> _DATASET RECORDS_:
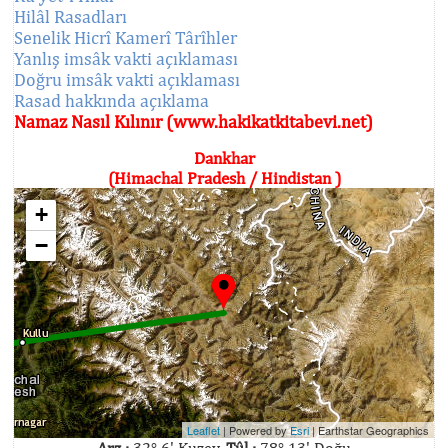
Hilâl Rasadları
Senelik Hicrî Kamerî Târîhler
Yanlış imsâk vakti açıklaması
Doğru imsâk vakti açıklaması
Rasad hakkında açıklama
Namaz Nasıl Kılınır (www.hakikatkitabevi.net)
Dankhar
(Himachal Pradesh / Hindistan )
+
−
Leaflet
| Powered by
Esri
|
Earthstar Geographics
Arz :
32° 6' Kuzey,
Tûl :
78° 13' Doğu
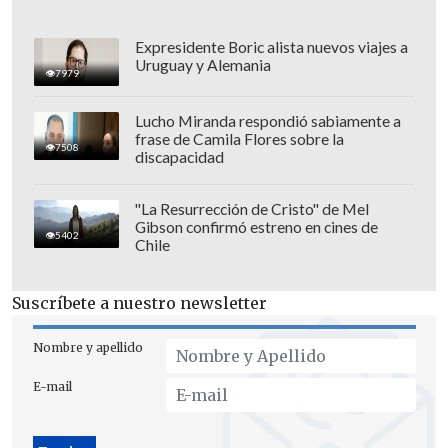
comprende este acuerdo constituye un
mercado de 500 millones de personas.
Expresidente Boric alista nuevos viajes a
Hoy Chile está perdiendo posición
en
Uruguay y Alemania
7979
estos mercados frente Canadá, Perú,
Nueva Zelanda, Australia, todos países
Lucho Miranda respondió sabiamente a
frase de Camila Flores sobre la
que ya han ratificado y que cuentan con
7508
discapacidad
matrices productivas que compiten
directamente con nosotros"
"La Resurrección de Cristo" de Mel
Gibson confirmó estreno en cines de
5402
Chile
"
Ratificar el TPP11 nos llevaría a ganar
competitividad
, nos permitiría ser
Suscríbete a nuestro newsletter
potencia agrícola mundial, crear más y
mejores empleos y aumentar
Nombre y apellido
inversiones", finalizó.
E-mail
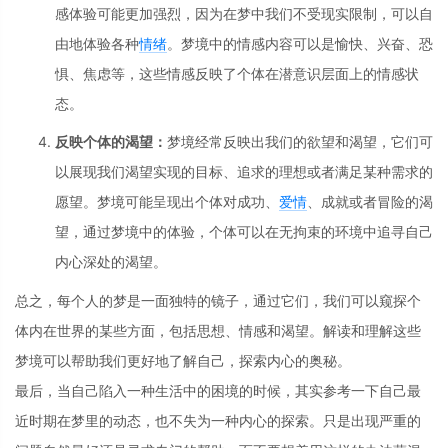
感体验可能更加强烈，因为在梦中我们不受现实限制，可以自
由地体验各种
情绪
。梦境中的情感内容可以是愉快、兴奋、恐
惧、焦虑等，这些情感反映了个体在潜意识层面上的情感状
态。
反映个体的渴望：
梦境经常反映出我们的欲望和渴望，它们可
以展现我们渴望实现的目标、追求的理想或者满足某种需求的
愿望。梦境可能呈现出个体对成功、
爱情
、成就或者冒险的渴
望，通过梦境中的体验，个体可以在无拘束的环境中追寻自己
内心深处的渴望。
总之，每个人的梦是一面独特的镜子，通过它们，我们可以窥探个
体内在世界的某些方面，包括思想、情感和渴望。解读和理解这些
梦境可以帮助我们更好地了解自己，探索内心的奥秘。
最后，当自己陷入一种生活中的困境的时候，其实参考一下自己最
近时期在梦里的动态，也不失为一种内心的探索。只是出现严重的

> _WORK REQUEST_: The material should be duplicated word for word, with no images included.

> _WRITTEN RESPONSE_:
Hilâl Rasadları
Senelik Hicrî Kamerî Târîhler
Yanlış imsâk vakti açıklaması
Doğru imsâk vakti açıklaması
Rasad hakkında açıklama
Namaz Nasıl Kılınır (www.hakikatkitabevi.net)
Dankhar
(Himachal Pradesh / Hindistan )
+
−
Leaflet
| Powered by
Esri
|
Earthstar Geographics
Arz :
32° 6' Kuzey,
Tûl :
78° 13' Doğu
comprende este acuerdo constituye un
mercado de 500 millones de personas.
Expresidente Boric alista nuevos viajes a
Hoy Chile está perdiendo posición
en
Uruguay y Alemania
7979
estos mercados frente Canadá, Perú,
Nueva Zelanda, Australia, todos países
Lucho Miranda respondió sabiamente a
frase de Camila Flores sobre la
que ya han ratificado y que cuentan con
7508
discapacidad
matrices productivas que compiten
directamente con nosotros"
"La Resurrección de Cristo" de Mel
Gibson confirmó estreno en cines de
5402
Chile
"
Ratificar el TPP11 nos llevaría a ganar
competitividad
, nos permitiría ser
Suscríbete a nuestro newsletter
potencia agrícola mundial, crear más y
mejores empleos y aumentar
Nombre y apellido
inversiones", finalizó.
E-mail
感体验可能更加强烈，因为在梦中我们不受现实限制，可以自
由地体验各种
情绪
。梦境中的情感内容可以是愉快、兴奋、恐
惧、焦虑等，这些情感反映了个体在潜意识层面上的情感状
态。
反映个体的渴望：
梦境经常反映出我们的欲望和渴望，它们可
以展现我们渴望实现的目标、追求的理想或者满足某种需求的
愿望。梦境可能呈现出个体对成功、
爱情
、成就或者冒险的渴
望，通过梦境中的体验，个体可以在无拘束的环境中追寻自己
内心深处的渴望。
总之，每个人的梦是一面独特的镜子，通过它们，我们可以窥探个
体内在世界的某些方面，包括思想、情感和渴望。解读和理解这些
梦境可以帮助我们更好地了解自己，探索内心的奥秘。
最后，当自己陷入一种生活中的困境的时候，其实参考一下自己最
近时期在梦里的动态，也不失为一种内心的探索。只是出现严重的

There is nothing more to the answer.